А потом в первый раз Петр испытывает перед Корделией страх одновременно с благоговением. Это чувство длится лишь мгновение, оно преходяще, эфемерно, и Петр признается в нем разве что под фаст-пентой. (А, может, скроет даже тогда).

В тот раз они уединились в зале для совещаний: он сам, Эйрел, Фортала, Канзиан, еще дюжина не столь важных лиц, плюс двое человек, которых им жизненно важно было убедить покинуть претендента и перейти к ним. Наконец, после многих часов трудных переговоров, они были близки к развязке, но тут двери распахнулись, хотя никто не должен был им мешать, и в комнату широким шагом вошла она.

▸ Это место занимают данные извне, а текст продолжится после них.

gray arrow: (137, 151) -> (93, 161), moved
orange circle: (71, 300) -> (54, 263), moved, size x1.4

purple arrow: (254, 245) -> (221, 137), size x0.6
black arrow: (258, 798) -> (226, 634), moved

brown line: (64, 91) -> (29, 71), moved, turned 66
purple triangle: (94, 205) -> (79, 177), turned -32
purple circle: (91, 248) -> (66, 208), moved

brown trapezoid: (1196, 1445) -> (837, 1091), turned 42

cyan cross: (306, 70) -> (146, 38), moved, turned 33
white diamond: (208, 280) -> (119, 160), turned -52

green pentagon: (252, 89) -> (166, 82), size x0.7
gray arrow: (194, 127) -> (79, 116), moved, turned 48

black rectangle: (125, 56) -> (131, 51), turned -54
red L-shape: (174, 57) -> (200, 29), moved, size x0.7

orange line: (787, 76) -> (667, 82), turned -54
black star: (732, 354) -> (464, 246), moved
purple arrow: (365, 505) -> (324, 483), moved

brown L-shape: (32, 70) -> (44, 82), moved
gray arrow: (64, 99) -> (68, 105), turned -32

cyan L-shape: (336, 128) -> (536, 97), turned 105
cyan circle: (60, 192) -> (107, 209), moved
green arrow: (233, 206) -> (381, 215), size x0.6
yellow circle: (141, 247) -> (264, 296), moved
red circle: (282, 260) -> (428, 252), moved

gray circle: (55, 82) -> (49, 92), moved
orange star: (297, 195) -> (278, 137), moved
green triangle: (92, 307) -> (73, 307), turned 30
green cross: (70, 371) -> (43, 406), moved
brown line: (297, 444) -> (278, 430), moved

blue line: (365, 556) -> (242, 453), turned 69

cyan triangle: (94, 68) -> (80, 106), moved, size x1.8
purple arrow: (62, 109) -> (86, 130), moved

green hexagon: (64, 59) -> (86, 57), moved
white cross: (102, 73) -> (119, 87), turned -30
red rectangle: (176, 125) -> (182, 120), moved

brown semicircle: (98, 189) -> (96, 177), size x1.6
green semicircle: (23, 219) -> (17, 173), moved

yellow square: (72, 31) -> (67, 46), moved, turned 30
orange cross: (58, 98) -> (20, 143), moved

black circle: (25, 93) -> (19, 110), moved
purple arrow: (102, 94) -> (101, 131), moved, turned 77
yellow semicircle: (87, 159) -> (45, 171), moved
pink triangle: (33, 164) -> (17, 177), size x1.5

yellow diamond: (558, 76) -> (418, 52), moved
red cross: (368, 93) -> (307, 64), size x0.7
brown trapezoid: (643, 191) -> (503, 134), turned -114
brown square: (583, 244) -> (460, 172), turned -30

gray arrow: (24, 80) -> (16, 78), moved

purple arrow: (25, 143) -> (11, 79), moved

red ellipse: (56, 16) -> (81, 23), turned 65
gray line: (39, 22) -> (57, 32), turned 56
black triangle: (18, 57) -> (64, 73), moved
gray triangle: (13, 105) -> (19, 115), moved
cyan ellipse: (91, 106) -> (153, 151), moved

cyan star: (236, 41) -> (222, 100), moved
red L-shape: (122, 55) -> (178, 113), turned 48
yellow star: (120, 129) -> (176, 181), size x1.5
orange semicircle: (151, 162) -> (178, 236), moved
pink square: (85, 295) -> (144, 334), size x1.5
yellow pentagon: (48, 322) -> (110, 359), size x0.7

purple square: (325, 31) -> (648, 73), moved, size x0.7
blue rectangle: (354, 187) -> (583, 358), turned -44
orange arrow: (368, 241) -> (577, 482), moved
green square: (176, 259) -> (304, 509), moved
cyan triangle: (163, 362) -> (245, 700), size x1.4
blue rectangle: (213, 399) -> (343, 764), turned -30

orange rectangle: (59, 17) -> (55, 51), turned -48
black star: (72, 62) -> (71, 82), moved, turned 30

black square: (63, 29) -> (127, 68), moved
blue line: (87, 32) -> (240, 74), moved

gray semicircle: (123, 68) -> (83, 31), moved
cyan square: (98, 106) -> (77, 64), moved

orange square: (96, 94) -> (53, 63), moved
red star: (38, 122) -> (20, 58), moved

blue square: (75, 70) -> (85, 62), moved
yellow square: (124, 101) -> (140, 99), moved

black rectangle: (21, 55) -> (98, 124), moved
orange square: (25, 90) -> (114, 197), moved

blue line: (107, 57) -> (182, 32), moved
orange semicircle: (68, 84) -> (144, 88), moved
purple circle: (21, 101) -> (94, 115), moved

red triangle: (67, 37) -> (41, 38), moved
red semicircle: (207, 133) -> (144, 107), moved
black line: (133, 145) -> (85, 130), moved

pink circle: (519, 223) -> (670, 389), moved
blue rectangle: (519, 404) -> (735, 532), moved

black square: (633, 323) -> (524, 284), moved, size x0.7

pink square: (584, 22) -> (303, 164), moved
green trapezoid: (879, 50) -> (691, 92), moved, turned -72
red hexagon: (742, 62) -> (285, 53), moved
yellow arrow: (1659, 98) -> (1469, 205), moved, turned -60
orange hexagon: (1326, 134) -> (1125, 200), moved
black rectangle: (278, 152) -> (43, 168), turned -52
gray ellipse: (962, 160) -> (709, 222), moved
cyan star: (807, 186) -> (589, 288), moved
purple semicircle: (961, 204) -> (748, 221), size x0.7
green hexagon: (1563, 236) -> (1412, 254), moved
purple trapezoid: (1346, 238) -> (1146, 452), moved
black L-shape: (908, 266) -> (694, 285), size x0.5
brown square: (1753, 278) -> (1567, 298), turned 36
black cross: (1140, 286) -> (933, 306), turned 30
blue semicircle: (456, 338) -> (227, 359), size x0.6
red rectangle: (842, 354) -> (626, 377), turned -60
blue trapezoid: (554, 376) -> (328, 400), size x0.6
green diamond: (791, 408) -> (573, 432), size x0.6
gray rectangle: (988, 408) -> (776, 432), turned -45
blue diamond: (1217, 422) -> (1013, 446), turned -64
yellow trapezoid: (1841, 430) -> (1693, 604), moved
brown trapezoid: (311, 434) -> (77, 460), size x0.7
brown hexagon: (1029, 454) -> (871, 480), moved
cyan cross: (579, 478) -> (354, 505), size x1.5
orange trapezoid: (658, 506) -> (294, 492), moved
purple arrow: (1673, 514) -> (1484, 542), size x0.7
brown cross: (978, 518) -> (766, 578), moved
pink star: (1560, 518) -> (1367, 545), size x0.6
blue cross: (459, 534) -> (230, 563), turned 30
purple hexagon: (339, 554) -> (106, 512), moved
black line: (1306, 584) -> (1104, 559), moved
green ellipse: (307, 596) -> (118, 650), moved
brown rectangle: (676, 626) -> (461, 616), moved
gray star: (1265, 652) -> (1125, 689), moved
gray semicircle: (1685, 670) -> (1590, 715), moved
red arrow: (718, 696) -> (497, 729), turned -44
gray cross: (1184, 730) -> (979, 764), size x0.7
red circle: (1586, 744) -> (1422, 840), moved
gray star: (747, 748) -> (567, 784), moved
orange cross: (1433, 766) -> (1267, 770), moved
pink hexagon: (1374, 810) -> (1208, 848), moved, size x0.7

Она, в своей потрепанной одежде, с пламенеющими волосами, сияющими глазами, идет так, словно никуда и не пропадала на целую неделю, и выглядит, будто ей наплевать на все трудности, которые она причинила людям. Петр не может сдержать своего гнева, своей ярости на то, что она, со своим драгоценным бетанским воспитанием, не понимает, что у людей есть вещи более важные, чем ее суетные женские капризы.

- Женщина, - вопрошает он в крайней ярости, - ты где была?

Она меряет его взглядом, непокорным и свирепым, и швыряет на стол свою сумку. А потом она осмеливается улыбнуться, будто это игра какая-то!

- Ездила за покупками.

Петр задыхается от досады и негодования. Эта женщина играет с ним, в самый разгар войны!

- Хотите посмотреть, что я купила? - спрашивает она, низким и опасным голосом.

И не дожидаясь ответа, вытряхивает сумку, и по столу катится что-то круглое, останавливаясь прямо перед Петром.

Слова замерзают у него на языке. Он и забыл, что смерть тоже приходит в виде ангела.